--- Task prompt ---
Give back every line of the data, transcribed exactly.

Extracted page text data

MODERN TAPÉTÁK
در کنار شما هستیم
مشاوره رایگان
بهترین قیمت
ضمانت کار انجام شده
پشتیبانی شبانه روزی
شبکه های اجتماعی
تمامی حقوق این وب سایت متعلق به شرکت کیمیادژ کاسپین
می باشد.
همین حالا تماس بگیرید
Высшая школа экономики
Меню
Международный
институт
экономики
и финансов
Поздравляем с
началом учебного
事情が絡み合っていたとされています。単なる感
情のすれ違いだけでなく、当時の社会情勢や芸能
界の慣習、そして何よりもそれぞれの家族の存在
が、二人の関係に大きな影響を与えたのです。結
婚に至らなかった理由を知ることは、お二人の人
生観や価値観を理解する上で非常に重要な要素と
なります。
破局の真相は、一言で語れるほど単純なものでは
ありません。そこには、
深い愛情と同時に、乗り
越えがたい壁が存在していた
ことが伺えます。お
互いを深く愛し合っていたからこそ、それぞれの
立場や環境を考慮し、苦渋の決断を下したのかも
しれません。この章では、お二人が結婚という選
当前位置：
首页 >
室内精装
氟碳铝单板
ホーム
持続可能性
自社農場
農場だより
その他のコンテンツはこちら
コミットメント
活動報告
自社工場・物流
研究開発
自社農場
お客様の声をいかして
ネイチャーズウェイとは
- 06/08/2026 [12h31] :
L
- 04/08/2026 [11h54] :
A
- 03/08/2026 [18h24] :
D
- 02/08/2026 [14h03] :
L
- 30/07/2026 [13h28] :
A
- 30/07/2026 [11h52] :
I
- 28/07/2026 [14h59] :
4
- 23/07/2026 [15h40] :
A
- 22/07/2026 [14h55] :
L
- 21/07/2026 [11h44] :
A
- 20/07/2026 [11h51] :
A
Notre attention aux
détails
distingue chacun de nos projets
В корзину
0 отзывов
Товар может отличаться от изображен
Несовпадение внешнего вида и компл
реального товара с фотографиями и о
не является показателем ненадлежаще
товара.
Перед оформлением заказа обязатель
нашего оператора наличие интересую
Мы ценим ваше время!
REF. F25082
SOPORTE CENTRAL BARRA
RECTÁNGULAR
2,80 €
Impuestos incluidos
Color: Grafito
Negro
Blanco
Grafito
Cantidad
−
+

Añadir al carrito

--- Your solution ---
MODERN TAPÉTÁK
در کنار شما هستیم
مشاوره رایگان
بهترین قیمت
ضمانت کار انجام شده
پشتیبانی شبانه روزی
شبکه های اجتماعی
تمامی حقوق این وب سایت متعلق به شرکت کیمیادژ کاسپین
می باشد.
همین حالا تماس بگیرید
Высшая школа экономики
Меню
Международный
институт
экономики
и финансов
Поздравляем с
началом учебного
事情が絡み合っていたとされています。単なる感
情のすれ違いだけでなく、当時の社会情勢や芸能
界の慣習、そして何よりもそれぞれの家族の存在
が、二人の関係に大きな影響を与えたのです。結
婚に至らなかった理由を知ることは、お二人の人
生観や価値観を理解する上で非常に重要な要素と
なります。
破局の真相は、一言で語れるほど単純なものでは
ありません。そこには、
深い愛情と同時に、乗り
越えがたい壁が存在していた
ことが伺えます。お
互いを深く愛し合っていたからこそ、それぞれの
立場や環境を考慮し、苦渋の決断を下したのかも
しれません。この章では、お二人が結婚という選
当前位置：
首页 >
室内精装
氟碳铝单板
ホーム
持続可能性
自社農場
農場だより
その他のコンテンツはこちら
コミットメント
活動報告
自社工場・物流
研究開発
自社農場
お客様の声をいかして
ネイチャーズウェイとは
- 06/08/2026 [12h31] :
L
- 04/08/2026 [11h54] :
A
- 03/08/2026 [18h24] :
D
- 02/08/2026 [14h03] :
L
- 30/07/2026 [13h28] :
A
- 30/07/2026 [11h52] :
I
- 28/07/2026 [14h59] :
4
- 23/07/2026 [15h40] :
A
- 22/07/2026 [14h55] :
L
- 21/07/2026 [11h44] :
A
- 20/07/2026 [11h51] :
A
Notre attention aux
détails
distingue chacun de nos projets
В корзину
0 отзывов
Товар может отличаться от изображен
Несовпадение внешнего вида и компл
реального товара с фотографиями и о
не является показателем ненадлежаще
товара.
Перед оформлением заказа обязатель
нашего оператора наличие интересую
Мы ценим ваше время!
REF. F25082
SOPORTE CENTRAL BARRA
RECTÁNGULAR
2,80 €
Impuestos incluidos
Color: Grafito
Negro
Blanco
Grafito
Cantidad
−
+

Añadir al carrito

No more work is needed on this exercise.